A bunch of months ago I wrote a little something about Taking Back Sunday lead guitarist John Nolan‘s new solo album project in collaboration with PledgeMusic and about how the whole thing really got me excited and all. Well, as you all know time goes by really fast and we’ve eventually come to the point when John officially released his second full-length album entitled Sad, Strange, Beautiful Dream through a jointed partnership between the aforementioned crowdsourcing music platform and Collective Confusion Records, who’s primarily taking care of the physical copies of the release. Besides the amount of cool stuff worth a mention related to the chosen promotional strategy, such as the variety of pre-ordering packages or the fact that 10% of all the money collected through the album’s sale will be donated to a pediatric facility in Memphis, TN (St.
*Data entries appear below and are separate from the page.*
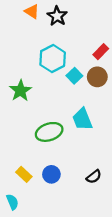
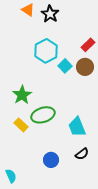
green star: (20, 91) -> (22, 95), moved
cyan trapezoid: (82, 119) -> (77, 127), moved
yellow rectangle: (24, 174) -> (21, 125), moved
blue circle: (51, 174) -> (51, 160), moved

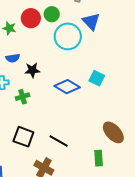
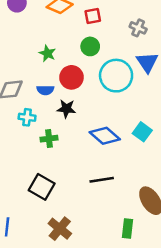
green circle: (52, 14) -> (90, 46), moved
red circle: (31, 18) -> (72, 77), moved
black line: (59, 141) -> (102, 180), moved, turned -48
Jude Children’s Research Hospital), I’ve now taken some time to give the full record, released digitally yesterday 24th July, a proper listen and I feel like I’ve got something to say about it. Also, it kinda makes sense to follow up on the matter on a more technical-musical note, doesn’t it?
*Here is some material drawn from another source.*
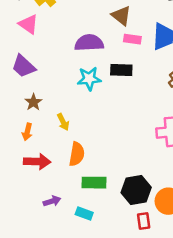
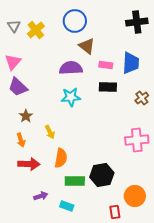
brown triangle: (121, 16) -> (87, 46), moved
pink triangle: (28, 24) -> (13, 62), moved, turned 36
black rectangle: (121, 70) -> (108, 87), moved
orange arrow: (27, 132) -> (21, 140), turned -32
black hexagon: (136, 190) -> (102, 175), moved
John already unveiled a number of tracks over the course of the pre-release period, such as album opener and teenage era-teller “American Nightclub 1999”, the brilliantly titled – but possibly less convincing arrangement – “Drinking Your Way to Confidence” as well as existential-ballad “How Much”, although this latter one went through a substantive sound-polishing if compared to the early released version and arguably became the absolute best track on the record, mixing terrific melodic songwriting with a perfectly raw-edgy instrumentation delivering an immersive sappy feeling (How much can we control? / I don’t know / As much as we can). A little less than a month ago John then released the mastered version of the sparkling and lyrically-terrifying “Street Robbery Blues”, undoubtedly the most energetic and fast tune on the whole album entailing a very interesting uplifting-dark juxtaposition between the lyrics and the music itself. Yet, with the exception made of “How Much”, the best material on the album was not revealed until its full release.
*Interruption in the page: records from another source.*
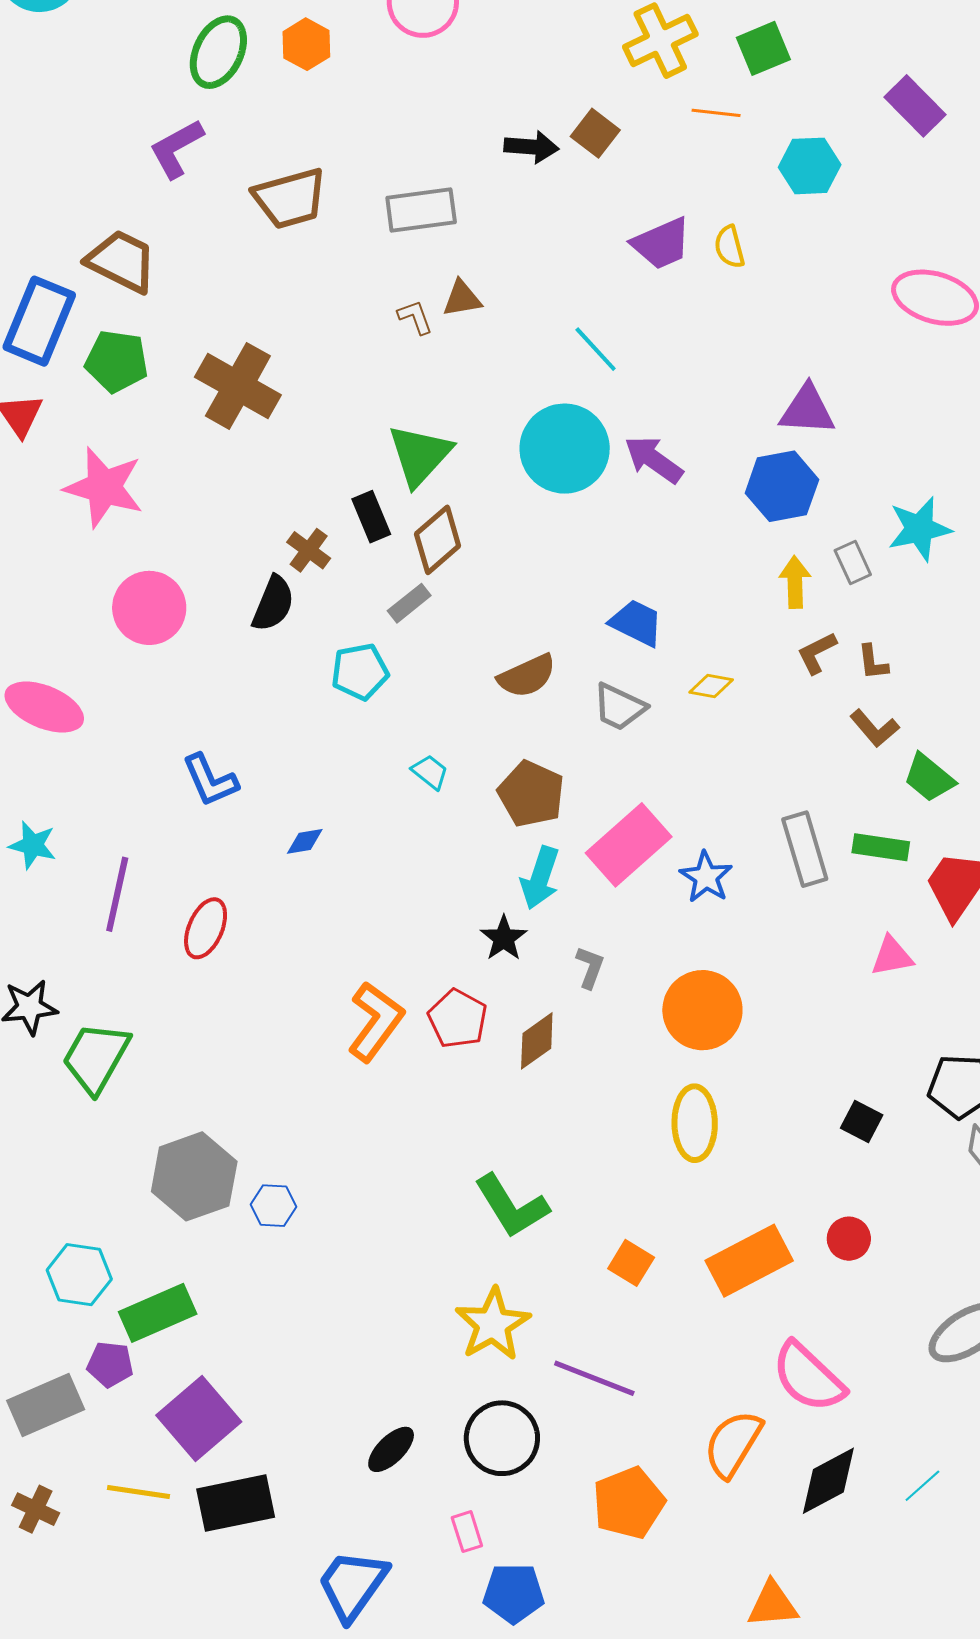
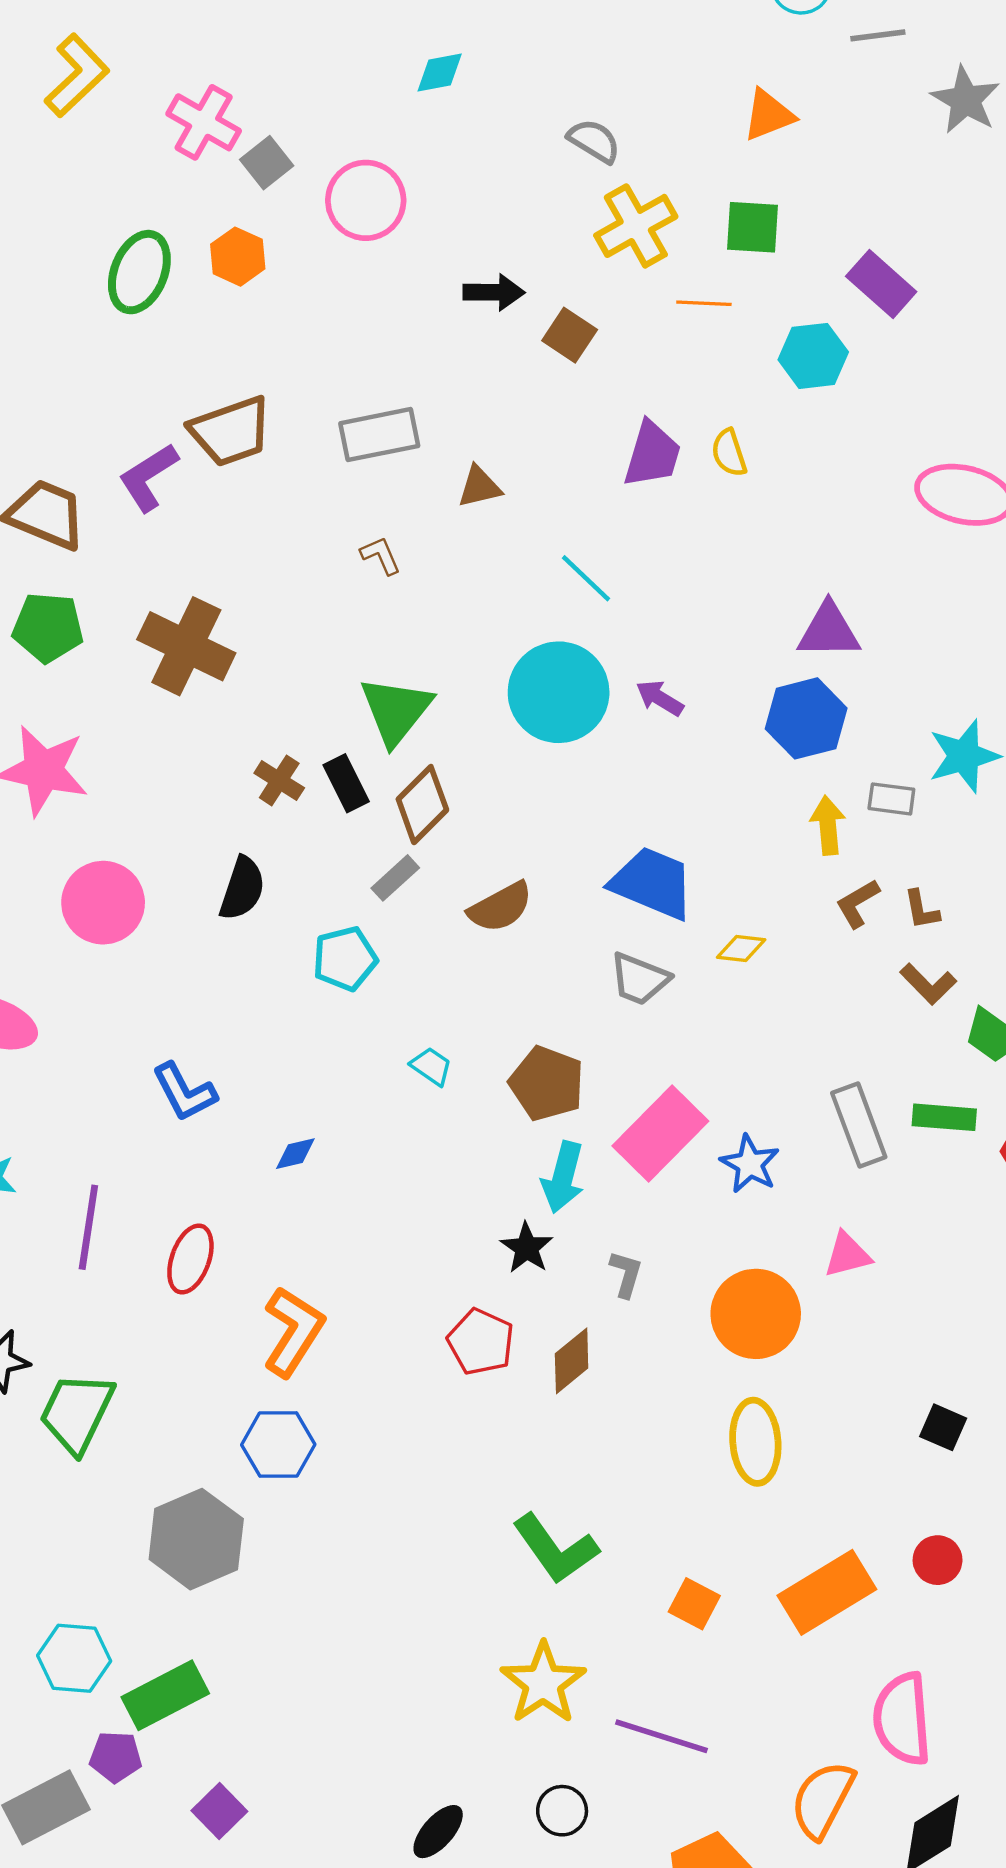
green square: (763, 48) -> (752, 227), turned 30
purple rectangle: (915, 106) -> (881, 284), moved
black arrow: (531, 147) -> (494, 292), moved
purple L-shape: (176, 149) -> (148, 477), moved
purple trapezoid: (661, 244) -> (652, 454), turned -46
brown triangle: (462, 299) -> (479, 487), moved
purple arrow: (654, 460) -> (660, 698), size x0.7
brown cross: (309, 550) -> (279, 780), moved
gray rectangle: (853, 563) -> (891, 799), turned -54
blue trapezoid: (636, 623) -> (652, 883), size x1.4
brown semicircle: (527, 676) -> (500, 907), moved
pink triangle: (892, 956) -> (847, 1255), moved
orange L-shape: (376, 1022) -> (293, 1331), moved
blue hexagon: (273, 1206) -> (278, 1445), moved, size x1.4
pink semicircle: (808, 1377) -> (902, 1719), turned 46
purple square: (199, 1418) -> (219, 1811), size x0.6
black circle: (502, 1438) -> (562, 1811), size x0.6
“War is Peace” leads the list of never-heard-before songs on the album and immediately feels like it could have been born out of a raw idea for a Taking Back Sunday song, presenting a properly distorted rock band-modus instrumental base alongside a galloping tempo. The track is followed by the folky-acoustic “Next to You (In New Orleans)”, which probably depicts the lowest point of the record as it results incapable of really taking off in its own terms. The provisional down-status is suddenly mightily overcome with a consecutive couple of triumphant songs that really stand out on the whole. “I’ll Be Home Soon” is a piano-led ballad that truly gets under the listener’s skin and also delivers a quite catchy chorus, something that’s absolutely not to be taken for granted when it comes to slowed down ballads: well done John. It follows the album’s title track, which in some ways does sound a little out of context with its abundance of synth-fillings and indie-pop dyeing but which, after a few listens, already begins to make sense again, not least because it does really encompass traces of sadness, strangeness and beauty in a dreamy atmosphere. After a re-interpretation of 2012 track “C’est Le Fin Du Monde”, originally released on a split 7″ with indie rock band Mansions and the sonic perfection of the previously mentioned “How Much”, John Nolan’s second solo album comes to a close with the brilliant “I Will Be Released”, a sing-along choir anthem curiously and romantically written with his wife Camille.

In a way it’s truly funny and misleading to read on his artist’s description on PledgeMusic that he’s being labelled as folk-acoustic musician, because Sad, Strange, Beautiful Dream seems to confirm he’s actually not, and even at the times when he probably is, the record feels the most vulnerable (cf. “Next to You”). Given the quality of this last effort, he should feel no shame at all to confidently present himself as a modern alternative-rock act, not least given the mighty studio collaborations he took advantage of during the recording process. Yet, tags and label don’t really matter at all as soon as one realises where musical quality lies and that it shouldn’t be constrained by arbitrary boundaries at all. This is precisely what John Nolan has apparently come to realise with this record: with precious songwriting, instrumental rawness, lyrical honesty, and a little experimentation he’s delivered his best musical outcome to date.